A small, sly, admirative look came into her eyes. "We'll see," she said.
Frank was conscious of a considerable sense of disappointment. The thing had been almost touching just now, as the reserve first broke up, but it was a very poor little soul, it seemed to him, that had at last made its appearance. (He did not yet see that that made it all the more touching.) He did not quite see what to do next. He was Christian enough to resent the whole affair; but he was aristocratic enough in his fastidiousness to think at this moment that perhaps it did not matter much for people of this sort. Perhaps it was the highest ideal that persons resembling the Major and Gertie could conceive. But her next remark helped to break up his complacency.

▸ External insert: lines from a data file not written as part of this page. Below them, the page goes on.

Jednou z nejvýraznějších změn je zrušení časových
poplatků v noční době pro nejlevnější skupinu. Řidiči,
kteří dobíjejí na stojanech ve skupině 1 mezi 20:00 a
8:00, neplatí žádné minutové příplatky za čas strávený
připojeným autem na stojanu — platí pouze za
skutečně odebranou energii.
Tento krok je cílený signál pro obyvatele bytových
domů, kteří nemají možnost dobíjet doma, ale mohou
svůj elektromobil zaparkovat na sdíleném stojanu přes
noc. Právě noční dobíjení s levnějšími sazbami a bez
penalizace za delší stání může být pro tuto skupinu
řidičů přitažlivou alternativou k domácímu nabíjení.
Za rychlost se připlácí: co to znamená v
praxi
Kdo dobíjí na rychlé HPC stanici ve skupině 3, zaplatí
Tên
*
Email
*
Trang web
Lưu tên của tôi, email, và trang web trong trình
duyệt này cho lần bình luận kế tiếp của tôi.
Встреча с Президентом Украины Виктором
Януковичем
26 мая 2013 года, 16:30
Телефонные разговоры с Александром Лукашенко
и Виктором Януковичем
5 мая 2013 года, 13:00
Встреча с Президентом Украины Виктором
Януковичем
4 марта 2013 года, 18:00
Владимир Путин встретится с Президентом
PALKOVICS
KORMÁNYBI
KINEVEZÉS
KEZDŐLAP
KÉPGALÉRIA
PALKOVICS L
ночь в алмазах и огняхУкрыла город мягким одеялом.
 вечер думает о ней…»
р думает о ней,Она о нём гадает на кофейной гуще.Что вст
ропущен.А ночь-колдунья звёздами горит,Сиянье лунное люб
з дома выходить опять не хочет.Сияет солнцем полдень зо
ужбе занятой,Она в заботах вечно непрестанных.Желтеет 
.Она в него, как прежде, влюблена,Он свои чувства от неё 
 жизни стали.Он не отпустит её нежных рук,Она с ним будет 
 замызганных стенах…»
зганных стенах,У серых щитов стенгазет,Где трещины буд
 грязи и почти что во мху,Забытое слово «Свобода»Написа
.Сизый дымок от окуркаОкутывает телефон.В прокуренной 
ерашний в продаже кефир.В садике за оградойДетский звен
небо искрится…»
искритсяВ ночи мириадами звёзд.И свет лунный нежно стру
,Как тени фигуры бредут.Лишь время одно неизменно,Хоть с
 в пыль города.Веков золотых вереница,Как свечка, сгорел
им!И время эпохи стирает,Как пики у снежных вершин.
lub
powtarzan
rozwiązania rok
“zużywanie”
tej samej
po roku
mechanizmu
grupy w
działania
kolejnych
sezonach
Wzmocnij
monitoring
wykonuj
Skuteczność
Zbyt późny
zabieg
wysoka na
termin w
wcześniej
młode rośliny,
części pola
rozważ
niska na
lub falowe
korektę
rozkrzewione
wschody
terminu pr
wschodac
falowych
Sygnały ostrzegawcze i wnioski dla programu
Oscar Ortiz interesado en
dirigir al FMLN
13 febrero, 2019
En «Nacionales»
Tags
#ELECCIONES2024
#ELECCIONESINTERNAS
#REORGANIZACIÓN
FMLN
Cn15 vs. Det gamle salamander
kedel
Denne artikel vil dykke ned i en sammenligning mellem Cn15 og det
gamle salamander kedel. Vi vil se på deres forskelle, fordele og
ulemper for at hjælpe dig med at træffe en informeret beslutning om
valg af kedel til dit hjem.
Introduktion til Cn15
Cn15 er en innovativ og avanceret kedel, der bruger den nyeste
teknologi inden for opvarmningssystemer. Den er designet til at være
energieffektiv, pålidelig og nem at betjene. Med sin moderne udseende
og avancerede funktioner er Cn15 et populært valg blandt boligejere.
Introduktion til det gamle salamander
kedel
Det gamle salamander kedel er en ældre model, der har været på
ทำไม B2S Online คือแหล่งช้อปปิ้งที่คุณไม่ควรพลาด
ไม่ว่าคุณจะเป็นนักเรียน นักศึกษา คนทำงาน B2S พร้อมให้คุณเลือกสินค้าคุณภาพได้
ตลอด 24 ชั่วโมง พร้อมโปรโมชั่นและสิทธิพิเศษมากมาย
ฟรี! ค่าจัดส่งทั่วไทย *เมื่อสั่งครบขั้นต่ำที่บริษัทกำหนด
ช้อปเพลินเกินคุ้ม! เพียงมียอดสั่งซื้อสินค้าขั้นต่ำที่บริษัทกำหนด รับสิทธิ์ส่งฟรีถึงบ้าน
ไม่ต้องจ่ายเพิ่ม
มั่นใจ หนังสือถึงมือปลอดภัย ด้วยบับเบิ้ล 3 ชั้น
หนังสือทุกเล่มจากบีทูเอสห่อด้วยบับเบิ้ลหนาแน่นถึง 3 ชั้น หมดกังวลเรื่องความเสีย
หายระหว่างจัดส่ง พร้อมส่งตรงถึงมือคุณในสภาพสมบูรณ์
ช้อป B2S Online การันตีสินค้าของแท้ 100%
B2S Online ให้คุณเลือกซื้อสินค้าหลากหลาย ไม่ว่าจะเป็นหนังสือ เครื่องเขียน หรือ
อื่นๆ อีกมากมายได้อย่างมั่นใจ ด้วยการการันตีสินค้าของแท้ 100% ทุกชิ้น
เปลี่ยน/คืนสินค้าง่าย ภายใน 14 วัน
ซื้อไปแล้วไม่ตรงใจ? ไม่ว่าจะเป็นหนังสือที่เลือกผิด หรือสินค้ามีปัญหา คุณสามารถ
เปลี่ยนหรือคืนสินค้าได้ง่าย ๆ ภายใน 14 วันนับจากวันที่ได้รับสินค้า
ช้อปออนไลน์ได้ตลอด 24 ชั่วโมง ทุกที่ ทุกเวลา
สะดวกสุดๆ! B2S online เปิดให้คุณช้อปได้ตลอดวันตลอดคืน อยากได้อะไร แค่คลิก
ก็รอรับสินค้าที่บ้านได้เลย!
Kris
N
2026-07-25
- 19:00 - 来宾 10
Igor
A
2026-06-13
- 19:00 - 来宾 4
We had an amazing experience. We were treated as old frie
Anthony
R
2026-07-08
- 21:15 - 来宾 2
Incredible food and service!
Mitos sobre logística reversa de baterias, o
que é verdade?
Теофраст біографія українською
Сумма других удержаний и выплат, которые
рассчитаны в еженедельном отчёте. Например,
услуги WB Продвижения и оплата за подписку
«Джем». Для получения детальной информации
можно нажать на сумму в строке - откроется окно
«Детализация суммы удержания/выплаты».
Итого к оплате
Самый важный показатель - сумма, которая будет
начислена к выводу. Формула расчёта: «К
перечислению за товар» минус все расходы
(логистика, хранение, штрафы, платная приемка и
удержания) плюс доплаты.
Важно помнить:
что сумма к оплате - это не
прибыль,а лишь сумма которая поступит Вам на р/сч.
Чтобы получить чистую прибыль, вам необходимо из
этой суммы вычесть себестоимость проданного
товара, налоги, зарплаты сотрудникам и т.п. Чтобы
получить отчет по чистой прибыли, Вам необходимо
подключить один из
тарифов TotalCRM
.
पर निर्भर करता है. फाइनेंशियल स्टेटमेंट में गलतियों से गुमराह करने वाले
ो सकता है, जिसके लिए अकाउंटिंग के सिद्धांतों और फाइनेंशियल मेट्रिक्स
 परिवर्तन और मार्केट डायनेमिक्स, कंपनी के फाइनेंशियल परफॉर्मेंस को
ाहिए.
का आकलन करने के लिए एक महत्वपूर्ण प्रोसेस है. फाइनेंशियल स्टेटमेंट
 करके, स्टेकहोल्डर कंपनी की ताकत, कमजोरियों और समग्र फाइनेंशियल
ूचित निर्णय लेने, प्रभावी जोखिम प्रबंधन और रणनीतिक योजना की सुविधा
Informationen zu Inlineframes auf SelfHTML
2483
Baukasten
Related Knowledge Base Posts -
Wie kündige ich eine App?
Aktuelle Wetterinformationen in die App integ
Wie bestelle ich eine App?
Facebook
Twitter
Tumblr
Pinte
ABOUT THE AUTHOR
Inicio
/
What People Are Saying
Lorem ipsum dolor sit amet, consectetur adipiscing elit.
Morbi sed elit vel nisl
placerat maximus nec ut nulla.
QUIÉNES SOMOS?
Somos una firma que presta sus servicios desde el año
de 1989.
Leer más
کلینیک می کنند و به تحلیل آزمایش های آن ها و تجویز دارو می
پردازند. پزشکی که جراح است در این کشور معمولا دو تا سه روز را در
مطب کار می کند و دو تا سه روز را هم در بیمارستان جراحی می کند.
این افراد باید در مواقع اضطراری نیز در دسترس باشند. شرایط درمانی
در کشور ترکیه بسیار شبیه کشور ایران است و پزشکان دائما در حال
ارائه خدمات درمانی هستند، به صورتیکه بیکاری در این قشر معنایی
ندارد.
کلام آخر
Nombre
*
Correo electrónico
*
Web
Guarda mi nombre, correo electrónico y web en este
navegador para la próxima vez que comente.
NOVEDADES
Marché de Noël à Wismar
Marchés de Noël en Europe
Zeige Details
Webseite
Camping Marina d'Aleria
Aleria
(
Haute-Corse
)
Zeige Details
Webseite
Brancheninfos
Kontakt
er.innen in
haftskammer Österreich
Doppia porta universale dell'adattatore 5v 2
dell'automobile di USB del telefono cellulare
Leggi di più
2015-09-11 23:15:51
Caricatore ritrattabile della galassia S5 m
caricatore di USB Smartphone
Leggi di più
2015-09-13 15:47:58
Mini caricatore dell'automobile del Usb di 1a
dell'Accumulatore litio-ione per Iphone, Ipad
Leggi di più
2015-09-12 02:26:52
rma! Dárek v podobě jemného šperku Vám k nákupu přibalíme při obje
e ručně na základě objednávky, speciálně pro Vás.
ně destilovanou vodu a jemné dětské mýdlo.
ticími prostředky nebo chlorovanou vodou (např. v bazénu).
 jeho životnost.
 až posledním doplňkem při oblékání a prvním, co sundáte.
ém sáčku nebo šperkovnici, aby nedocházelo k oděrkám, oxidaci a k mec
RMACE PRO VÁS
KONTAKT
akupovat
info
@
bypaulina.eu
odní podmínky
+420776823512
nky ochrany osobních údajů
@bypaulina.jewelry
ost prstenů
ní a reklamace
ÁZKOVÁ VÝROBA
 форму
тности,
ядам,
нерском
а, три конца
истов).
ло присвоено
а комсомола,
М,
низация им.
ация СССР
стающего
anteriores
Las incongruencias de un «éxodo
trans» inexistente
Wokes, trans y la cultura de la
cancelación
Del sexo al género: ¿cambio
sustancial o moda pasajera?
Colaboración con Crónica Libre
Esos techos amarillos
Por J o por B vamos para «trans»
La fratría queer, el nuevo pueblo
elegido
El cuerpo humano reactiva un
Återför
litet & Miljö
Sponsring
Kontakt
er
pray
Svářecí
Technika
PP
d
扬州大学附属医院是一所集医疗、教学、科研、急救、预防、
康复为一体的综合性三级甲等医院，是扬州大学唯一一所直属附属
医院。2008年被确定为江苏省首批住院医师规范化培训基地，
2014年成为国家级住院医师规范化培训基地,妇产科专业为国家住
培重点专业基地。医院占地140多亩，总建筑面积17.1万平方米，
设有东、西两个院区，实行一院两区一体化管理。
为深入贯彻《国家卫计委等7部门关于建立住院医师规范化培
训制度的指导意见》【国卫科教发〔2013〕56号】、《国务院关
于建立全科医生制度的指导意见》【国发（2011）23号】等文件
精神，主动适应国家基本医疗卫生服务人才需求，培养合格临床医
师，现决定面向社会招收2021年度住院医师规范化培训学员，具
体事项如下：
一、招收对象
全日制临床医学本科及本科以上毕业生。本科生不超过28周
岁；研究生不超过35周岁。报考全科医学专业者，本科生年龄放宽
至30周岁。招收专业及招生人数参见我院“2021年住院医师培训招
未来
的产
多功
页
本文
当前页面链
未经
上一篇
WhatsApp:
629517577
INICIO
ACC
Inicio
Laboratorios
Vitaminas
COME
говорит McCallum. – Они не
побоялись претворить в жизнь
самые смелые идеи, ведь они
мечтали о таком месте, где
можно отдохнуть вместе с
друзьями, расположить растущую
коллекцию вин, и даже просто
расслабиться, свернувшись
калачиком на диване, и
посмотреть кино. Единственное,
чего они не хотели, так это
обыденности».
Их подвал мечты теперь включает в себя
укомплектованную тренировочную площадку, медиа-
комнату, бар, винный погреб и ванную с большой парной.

"You're a Catholic," she said. "People say that you Catholics don't mind this kind of thing—me and the Major, I mean."
There was a dreadful sort of sly suggestiveness about this remark that stung him. He exploded: and his wounded pride gave him bitterness.
"My good girl," he said, "Catholics simply loathe it. And even, personally, I think it's beastly."
"Well—I ..."
"I think it's beastly," said Frank didactically. "A good girl like you, well-brought-up, good parents, nice home, religious—instead of which "—he ended in a burst of ironical reminiscence—"you go traveling about with a—" he checked himself—"a man who isn't your husband. Why don't you marry him?"
"I can't!" wailed Gertie, suddenly stricken again with remorse; "his wife's alive."
Frank jumped. Somehow that had never occurred to him. And yet how amazingly characteristic of the Major!